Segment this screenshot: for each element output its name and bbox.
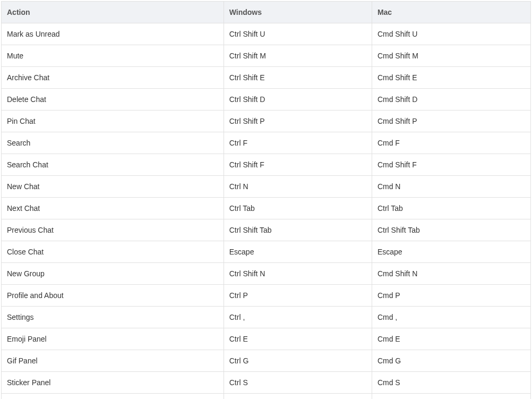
- cell-windows: Ctrl Shift P: [224, 111, 372, 132]
- cell-mac: Ctrl Shift Tab: [372, 219, 530, 241]
- cell-action: Delete Chat: [2, 89, 224, 111]
- cell-action: Search Chat: [2, 154, 224, 176]
- cell-windows: Ctrl Shift D: [224, 89, 372, 111]
- cell-mac: Cmd K: [372, 394, 530, 400]
- cell-mac: Cmd Shift M: [372, 45, 530, 67]
- cell-windows: Ctrl P: [224, 285, 372, 307]
- table-row: SearchCtrl FCmd F: [2, 132, 531, 154]
- cell-windows: Escape: [224, 241, 372, 263]
- cell-mac: Cmd N: [372, 176, 530, 198]
- cell-action: Pin Chat: [2, 111, 224, 132]
- cell-windows: Ctrl Shift U: [224, 23, 372, 45]
- cell-action: Search: [2, 132, 224, 154]
- cell-action: Previous Chat: [2, 219, 224, 241]
- cell-mac: Cmd Shift P: [372, 111, 530, 132]
- table-header-row: Action Windows Mac: [2, 2, 531, 23]
- cell-action: Close Chat: [2, 241, 224, 263]
- cell-action: Settings: [2, 307, 224, 328]
- cell-action: Extended Search: [2, 394, 224, 400]
- table-row: Emoji PanelCtrl ECmd E: [2, 328, 531, 350]
- cell-mac: Escape: [372, 241, 530, 263]
- cell-mac: Cmd Shift E: [372, 67, 530, 89]
- header-mac: Mac: [372, 2, 530, 23]
- cell-mac: Cmd Shift N: [372, 263, 530, 285]
- cell-windows: Ctrl Shift F: [224, 154, 372, 176]
- shortcuts-table: Action Windows Mac Mark as UnreadCtrl Sh…: [1, 1, 531, 399]
- table-row: Delete ChatCtrl Shift DCmd Shift D: [2, 89, 531, 111]
- cell-mac: Cmd Shift D: [372, 89, 530, 111]
- cell-action: Mark as Unread: [2, 23, 224, 45]
- cell-action: New Group: [2, 263, 224, 285]
- table-row: Sticker PanelCtrl SCmd S: [2, 372, 531, 394]
- table-row: Mark as UnreadCtrl Shift UCmd Shift U: [2, 23, 531, 45]
- cell-windows: Ctrl Tab: [224, 198, 372, 219]
- table-row: New GroupCtrl Shift NCmd Shift N: [2, 263, 531, 285]
- table-row: Next ChatCtrl TabCtrl Tab: [2, 198, 531, 219]
- cell-mac: Cmd S: [372, 372, 530, 394]
- cell-windows: Ctrl S: [224, 372, 372, 394]
- cell-windows: Ctrl F: [224, 132, 372, 154]
- table-row: Close ChatEscapeEscape: [2, 241, 531, 263]
- header-windows: Windows: [224, 2, 372, 23]
- cell-windows: Ctrl N: [224, 176, 372, 198]
- table-row: MuteCtrl Shift MCmd Shift M: [2, 45, 531, 67]
- header-action: Action: [2, 2, 224, 23]
- cell-action: Mute: [2, 45, 224, 67]
- table-row: Profile and AboutCtrl PCmd P: [2, 285, 531, 307]
- cell-mac: Cmd P: [372, 285, 530, 307]
- cell-mac: Ctrl Tab: [372, 198, 530, 219]
- cell-windows: Ctrl Shift Tab: [224, 219, 372, 241]
- cell-mac: Cmd E: [372, 328, 530, 350]
- table-row: Search ChatCtrl Shift FCmd Shift F: [2, 154, 531, 176]
- table-row: SettingsCtrl ,Cmd ,: [2, 307, 531, 328]
- cell-mac: Cmd Shift U: [372, 23, 530, 45]
- cell-action: Profile and About: [2, 285, 224, 307]
- cell-action: Archive Chat: [2, 67, 224, 89]
- cell-mac: Cmd F: [372, 132, 530, 154]
- cell-action: Next Chat: [2, 198, 224, 219]
- table-row: New ChatCtrl NCmd N: [2, 176, 531, 198]
- cell-windows: Ctrl E: [224, 328, 372, 350]
- cell-action: New Chat: [2, 176, 224, 198]
- cell-windows: Ctrl Shift N: [224, 263, 372, 285]
- cell-windows: Ctrl Shift E: [224, 67, 372, 89]
- table-row: Gif PanelCtrl GCmd G: [2, 350, 531, 372]
- cell-action: Emoji Panel: [2, 328, 224, 350]
- cell-mac: Cmd ,: [372, 307, 530, 328]
- cell-action: Gif Panel: [2, 350, 224, 372]
- cell-windows: Ctrl Shift M: [224, 45, 372, 67]
- cell-action: Sticker Panel: [2, 372, 224, 394]
- cell-windows: Ctrl G: [224, 350, 372, 372]
- table-row: Previous ChatCtrl Shift TabCtrl Shift Ta…: [2, 219, 531, 241]
- cell-mac: Cmd G: [372, 350, 530, 372]
- cell-mac: Cmd Shift F: [372, 154, 530, 176]
- cell-windows: Ctrl ,: [224, 307, 372, 328]
- table-row: Pin ChatCtrl Shift PCmd Shift P: [2, 111, 531, 132]
- table-row: Extended SearchAlt KCmd K: [2, 394, 531, 400]
- cell-windows: Alt K: [224, 394, 372, 400]
- table-row: Archive ChatCtrl Shift ECmd Shift E: [2, 67, 531, 89]
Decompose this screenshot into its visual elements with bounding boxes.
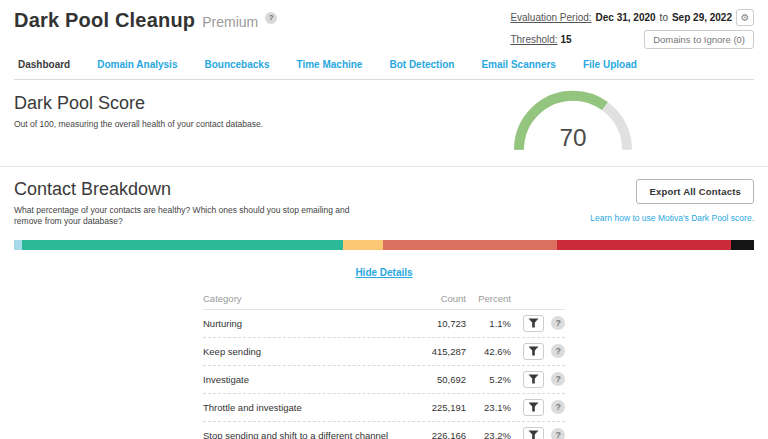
count-cell: 10,723	[393, 318, 466, 329]
row-help-icon[interactable]: ?	[551, 372, 565, 386]
title-wrap: Dark Pool Cleanup Premium ?	[14, 9, 277, 32]
nav-tab-domain-analysis[interactable]: Domain Analysis	[97, 59, 177, 70]
category-cell: Keep sending	[203, 346, 393, 357]
breakdown-actions: Export All Contacts Learn how to use Mot…	[590, 179, 754, 223]
evaluation-start-date: Dec 31, 2020	[596, 12, 656, 23]
bar-segment-3	[383, 240, 557, 250]
export-all-contacts-button[interactable]: Export All Contacts	[636, 179, 754, 204]
dark-pool-cleanup-page: Dark Pool Cleanup Premium ? Evaluation P…	[0, 0, 768, 439]
row-help-icon[interactable]: ?	[551, 400, 565, 414]
table-row: Stop sending and shift to a different ch…	[203, 422, 565, 439]
bar-segment-4	[557, 240, 732, 250]
learn-dark-pool-score-link[interactable]: Learn how to use Motiva's Dark Pool scor…	[590, 213, 754, 223]
percent-cell: 23.2%	[466, 430, 511, 439]
nav-tab-file-upload[interactable]: File Upload	[583, 59, 637, 70]
bar-segment-0	[14, 240, 22, 250]
category-cell: Throttle and investigate	[203, 402, 393, 413]
evaluation-period-label[interactable]: Evaluation Period:	[510, 12, 591, 23]
percent-cell: 23.1%	[466, 402, 511, 413]
breakdown-table: Category Count Percent Nurturing 10,723 …	[203, 288, 565, 439]
bar-segment-1	[22, 240, 343, 250]
nav-tab-email-scanners[interactable]: Email Scanners	[481, 59, 555, 70]
table-header-row: Category Count Percent	[203, 288, 565, 310]
filter-funnel-icon	[528, 402, 539, 412]
nav-tab-bot-detection[interactable]: Bot Detection	[389, 59, 454, 70]
count-column-header: Count	[393, 293, 466, 304]
row-help-icon[interactable]: ?	[551, 344, 565, 358]
filter-funnel-icon	[528, 374, 539, 384]
nav-tab-dashboard[interactable]: Dashboard	[18, 59, 70, 70]
gear-icon[interactable]: ⚙	[736, 9, 754, 26]
percent-cell: 1.1%	[466, 318, 511, 329]
category-cell: Stop sending and shift to a different ch…	[203, 430, 393, 439]
threshold-label[interactable]: Threshold:	[510, 34, 557, 45]
hide-details-wrap: Hide Details	[14, 262, 754, 280]
nav-tab-time-machine[interactable]: Time Machine	[296, 59, 362, 70]
score-title: Dark Pool Score	[14, 80, 754, 114]
create-filter-button[interactable]	[523, 399, 544, 416]
row-help-icon[interactable]: ?	[551, 428, 565, 439]
create-filter-button[interactable]	[523, 315, 544, 332]
header-settings: Evaluation Period: Dec 31, 2020 to Sep 2…	[510, 9, 754, 49]
filter-funnel-icon	[528, 346, 539, 356]
page-title: Dark Pool Cleanup	[14, 9, 195, 32]
row-help-icon[interactable]: ?	[551, 316, 565, 330]
filter-funnel-icon	[528, 430, 539, 439]
create-filter-button[interactable]	[523, 427, 544, 439]
percent-cell: 5.2%	[466, 374, 511, 385]
help-icon[interactable]: ?	[265, 12, 277, 24]
table-row: Investigate 50,692 5.2% ?	[203, 366, 565, 394]
evaluation-period-row: Evaluation Period: Dec 31, 2020 to Sep 2…	[510, 9, 754, 26]
category-cell: Investigate	[203, 374, 393, 385]
score-gauge: 70	[510, 84, 636, 156]
threshold-row: Threshold: 15 Domains to Ignore (0)	[510, 30, 754, 49]
premium-badge: Premium	[202, 14, 258, 30]
count-cell: 225,191	[393, 402, 466, 413]
hide-details-link[interactable]: Hide Details	[355, 267, 412, 278]
score-value: 70	[559, 124, 586, 151]
create-filter-button[interactable]	[523, 371, 544, 388]
domains-to-ignore-button[interactable]: Domains to Ignore (0)	[644, 30, 754, 49]
table-body: Nurturing 10,723 1.1% ? Keep sending 415…	[203, 310, 565, 439]
count-cell: 50,692	[393, 374, 466, 385]
category-cell: Nurturing	[203, 318, 393, 329]
count-cell: 415,287	[393, 346, 466, 357]
breakdown-title: Contact Breakdown	[14, 179, 374, 200]
dark-pool-score-section: Dark Pool Score Out of 100, measuring th…	[14, 80, 754, 166]
bar-segment-5	[731, 240, 754, 250]
table-row: Keep sending 415,287 42.6% ?	[203, 338, 565, 366]
table-row: Throttle and investigate 225,191 23.1% ?	[203, 394, 565, 422]
table-row: Nurturing 10,723 1.1% ?	[203, 310, 565, 338]
contact-breakdown-header: Contact Breakdown What percentage of you…	[14, 167, 754, 228]
create-filter-button[interactable]	[523, 343, 544, 360]
nav-tabs: DashboardDomain AnalysisBouncebacksTime …	[14, 59, 754, 80]
evaluation-to-text: to	[660, 12, 668, 23]
evaluation-end-date: Sep 29, 2022	[672, 12, 732, 23]
category-column-header: Category	[203, 293, 393, 304]
breakdown-titles: Contact Breakdown What percentage of you…	[14, 179, 374, 228]
percent-column-header: Percent	[466, 293, 511, 304]
score-subtitle: Out of 100, measuring the overall health…	[14, 119, 754, 130]
count-cell: 226,166	[393, 430, 466, 439]
filter-funnel-icon	[528, 318, 539, 328]
contact-breakdown-bar	[14, 240, 754, 250]
threshold-wrap: Threshold: 15	[510, 34, 571, 45]
breakdown-subtitle: What percentage of your contacts are hea…	[14, 205, 374, 228]
bar-segment-2	[343, 240, 382, 250]
nav-tab-bouncebacks[interactable]: Bouncebacks	[204, 59, 269, 70]
page-header: Dark Pool Cleanup Premium ? Evaluation P…	[14, 0, 754, 49]
percent-cell: 42.6%	[466, 346, 511, 357]
threshold-value: 15	[560, 34, 571, 45]
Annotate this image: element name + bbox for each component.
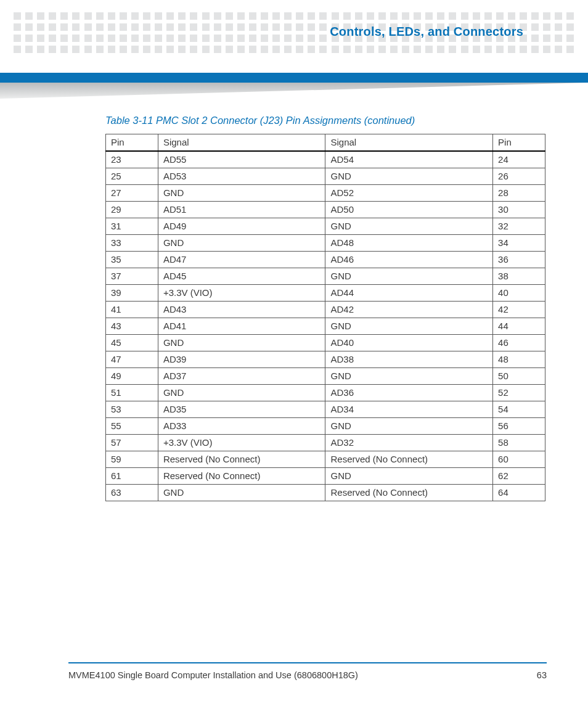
table-cell: 62: [493, 468, 545, 485]
table-cell: 57: [106, 435, 158, 451]
table-row: 49AD37GND50: [106, 368, 545, 385]
table-cell: Reserved (No Connect): [158, 451, 325, 468]
table-cell: 36: [493, 252, 545, 268]
table-cell: GND: [325, 218, 493, 235]
table-cell: 33: [106, 235, 158, 252]
table-cell: 26: [493, 168, 545, 185]
table-header-row: Pin Signal Signal Pin: [106, 134, 545, 152]
col-header-pin-left: Pin: [106, 134, 158, 152]
table-cell: AD46: [325, 252, 493, 268]
table-row: 43AD41GND44: [106, 318, 545, 335]
col-header-signal-right: Signal: [325, 134, 493, 152]
table-cell: AD39: [158, 351, 325, 368]
table-cell: 53: [106, 401, 158, 418]
table-cell: AD42: [325, 302, 493, 318]
table-cell: GND: [158, 185, 325, 202]
table-cell: 59: [106, 451, 158, 468]
table-cell: 23: [106, 151, 158, 168]
table-cell: AD47: [158, 252, 325, 268]
table-row: 35AD47AD4636: [106, 252, 545, 268]
table-cell: AD53: [158, 168, 325, 185]
table-cell: AD34: [325, 401, 493, 418]
table-cell: AD33: [158, 418, 325, 435]
table-row: 33GNDAD4834: [106, 235, 545, 252]
pin-assignment-table: Pin Signal Signal Pin 23AD55AD542425AD53…: [105, 134, 545, 501]
table-row: 51GNDAD3652: [106, 385, 545, 401]
table-cell: GND: [325, 368, 493, 385]
table-cell: 29: [106, 202, 158, 218]
table-cell: AD41: [158, 318, 325, 335]
table-row: 63GNDReserved (No Connect)64: [106, 485, 545, 501]
table-row: 57+3.3V (VIO)AD3258: [106, 435, 545, 451]
table-cell: AD36: [325, 385, 493, 401]
table-cell: 24: [493, 151, 545, 168]
table-cell: AD55: [158, 151, 325, 168]
table-row: 53AD35AD3454: [106, 401, 545, 418]
table-cell: +3.3V (VIO): [158, 285, 325, 302]
table-cell: 56: [493, 418, 545, 435]
table-cell: Reserved (No Connect): [158, 468, 325, 485]
table-row: 27GNDAD5228: [106, 185, 545, 202]
col-header-signal-left: Signal: [158, 134, 325, 152]
table-cell: 44: [493, 318, 545, 335]
table-row: 39+3.3V (VIO)AD4440: [106, 285, 545, 302]
table-cell: AD51: [158, 202, 325, 218]
table-cell: AD49: [158, 218, 325, 235]
table-cell: AD50: [325, 202, 493, 218]
table-cell: AD45: [158, 268, 325, 285]
footer-doc-title: MVME4100 Single Board Computer Installat…: [68, 670, 358, 680]
table-cell: 54: [493, 401, 545, 418]
col-header-pin-right: Pin: [493, 134, 545, 152]
table-cell: 49: [106, 368, 158, 385]
table-row: 45GNDAD4046: [106, 335, 545, 351]
table-cell: AD48: [325, 235, 493, 252]
table-cell: GND: [325, 318, 493, 335]
table-cell: 51: [106, 385, 158, 401]
table-cell: 40: [493, 285, 545, 302]
table-cell: 50: [493, 368, 545, 385]
header-blue-bar: [0, 73, 588, 83]
table-cell: +3.3V (VIO): [158, 435, 325, 451]
table-cell: 55: [106, 418, 158, 435]
table-row: 23AD55AD5424: [106, 151, 545, 168]
table-cell: GND: [325, 418, 493, 435]
table-cell: 45: [106, 335, 158, 351]
table-cell: 37: [106, 268, 158, 285]
page-number: 63: [537, 670, 547, 680]
table-row: 47AD39AD3848: [106, 351, 545, 368]
table-cell: 43: [106, 318, 158, 335]
table-row: 55AD33GND56: [106, 418, 545, 435]
footer-divider: [68, 662, 547, 663]
table-row: 25AD53GND26: [106, 168, 545, 185]
table-caption: Table 3-11 PMC Slot 2 Connector (J23) Pi…: [105, 115, 545, 126]
table-cell: AD32: [325, 435, 493, 451]
table-cell: 42: [493, 302, 545, 318]
table-cell: 25: [106, 168, 158, 185]
table-row: 41AD43AD4242: [106, 302, 545, 318]
table-cell: 32: [493, 218, 545, 235]
table-cell: GND: [325, 268, 493, 285]
table-cell: AD43: [158, 302, 325, 318]
table-cell: 27: [106, 185, 158, 202]
table-cell: AD35: [158, 401, 325, 418]
table-cell: 48: [493, 351, 545, 368]
table-cell: 47: [106, 351, 158, 368]
chapter-title: Controls, LEDs, and Connectors: [330, 25, 523, 39]
table-cell: 61: [106, 468, 158, 485]
table-cell: 52: [493, 385, 545, 401]
table-cell: AD54: [325, 151, 493, 168]
table-cell: 60: [493, 451, 545, 468]
table-row: 31AD49GND32: [106, 218, 545, 235]
table-cell: 28: [493, 185, 545, 202]
table-cell: 39: [106, 285, 158, 302]
table-cell: 63: [106, 485, 158, 501]
table-row: 59Reserved (No Connect)Reserved (No Conn…: [106, 451, 545, 468]
table-cell: GND: [158, 485, 325, 501]
table-cell: GND: [325, 468, 493, 485]
table-cell: 58: [493, 435, 545, 451]
table-row: 61Reserved (No Connect)GND62: [106, 468, 545, 485]
table-cell: 35: [106, 252, 158, 268]
table-cell: Reserved (No Connect): [325, 451, 493, 468]
table-row: 29AD51AD5030: [106, 202, 545, 218]
table-cell: GND: [325, 168, 493, 185]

What you have to do: What lines of the material above contain "Details"? Return each of them.

Solution to the exercise:
hide-details-wrap: Hide Details	[14, 262, 754, 280]
hide-details-link[interactable]: Hide Details	[355, 267, 412, 278]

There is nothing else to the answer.